I wanted to get peoples take on the currently available CRM management systems and what works well for everyone.  I know salesforce is the "best" but it is very expensive.  Is it work investing in?<p>Here are my facts.<p>1. I'm going to be dealing with a lot of customers / cold calls.  roughly 300 - 600 a week.
2. Everything will be web based i.e email, forums
3. I will be managing a team of 10 which needs to hit 10 hot leads per day.
4. I will need good reporting and graphs for management to evaluate my progress.
5. I will need social media integration and finding across all networks.<p>Any ideas?
======
jaz
+1 for Salesforce.com.

About two years ago I worked on a Salesforce implementation for a political
organization. Prior to SF.com, everything lived in Excel spreadsheets on
network shares. After some research we went all-in on a SF.com implementation.
65 'sales' staff used it (all with 'unlimited' licenses), with between 200-300
users on an in house application at any given time pushing data into SF via
the API. Overall, I was quite happy with SF.com.

The dashboards and reports are generally quite powerful, and AppExchange is
great for hooking into 3rd party apps. If an app isn't available on
AppExchange, you can always write custom code and deploy it to SF.com - which
we did quite a bit of. SF also has campaign functionality built in - so if you
have 250 hot leads you want to work through, you can dump them into a new
campaign and just assign calls from that.

I recommend getting a SF.com developer account (they're free and you don't
need to talk to a salesperson) and trying out some of the functionality.
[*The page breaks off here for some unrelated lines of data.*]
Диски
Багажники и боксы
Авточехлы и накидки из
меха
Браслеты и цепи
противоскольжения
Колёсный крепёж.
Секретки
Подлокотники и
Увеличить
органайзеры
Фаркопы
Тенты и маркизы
It'll
have test data already in there so you can get a feel for how SF envisions you
using their product.

------
kinnth
I think the only real negative with salesforce is the price. It's currently
around $100 per person over in the UK and the one we have been looking at is
called nimble.com which is only $15 a day.
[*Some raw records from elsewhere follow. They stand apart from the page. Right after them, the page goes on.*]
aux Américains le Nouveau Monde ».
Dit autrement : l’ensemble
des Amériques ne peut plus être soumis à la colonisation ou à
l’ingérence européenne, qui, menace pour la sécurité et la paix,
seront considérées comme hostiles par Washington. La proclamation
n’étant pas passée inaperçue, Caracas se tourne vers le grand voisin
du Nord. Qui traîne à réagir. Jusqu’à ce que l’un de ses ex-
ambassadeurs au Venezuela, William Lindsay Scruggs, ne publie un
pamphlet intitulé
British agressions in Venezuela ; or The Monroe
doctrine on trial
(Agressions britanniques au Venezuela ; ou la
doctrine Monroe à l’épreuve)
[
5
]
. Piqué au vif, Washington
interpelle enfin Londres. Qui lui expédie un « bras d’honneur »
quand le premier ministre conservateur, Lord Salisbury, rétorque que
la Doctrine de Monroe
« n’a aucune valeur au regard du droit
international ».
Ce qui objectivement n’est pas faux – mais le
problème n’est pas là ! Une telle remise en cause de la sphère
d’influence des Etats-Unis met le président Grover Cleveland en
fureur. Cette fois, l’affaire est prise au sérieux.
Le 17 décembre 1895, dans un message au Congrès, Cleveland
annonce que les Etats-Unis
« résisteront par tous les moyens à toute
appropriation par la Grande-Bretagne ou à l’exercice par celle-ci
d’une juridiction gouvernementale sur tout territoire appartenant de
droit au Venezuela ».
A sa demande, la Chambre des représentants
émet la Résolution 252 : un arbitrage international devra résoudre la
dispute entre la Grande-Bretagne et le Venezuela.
Now really I think money shouldn't be an issue here but it always is.

Ill take a look at batchbook too. It's hard to know what to get until you have
started using a few.

------
jnorthrop
Check out <http://batchbook.com>. It's a nice application with a focus on
integrating email and social networks rather than replacing them. Fairly
priced too.

------
zeruch
I may be biased* but have you looked at SugarCRM?

* I am biased, as I do in fact, work at SugarCRM. That said, I used the product before I came to work here, so I actually think its pretty good.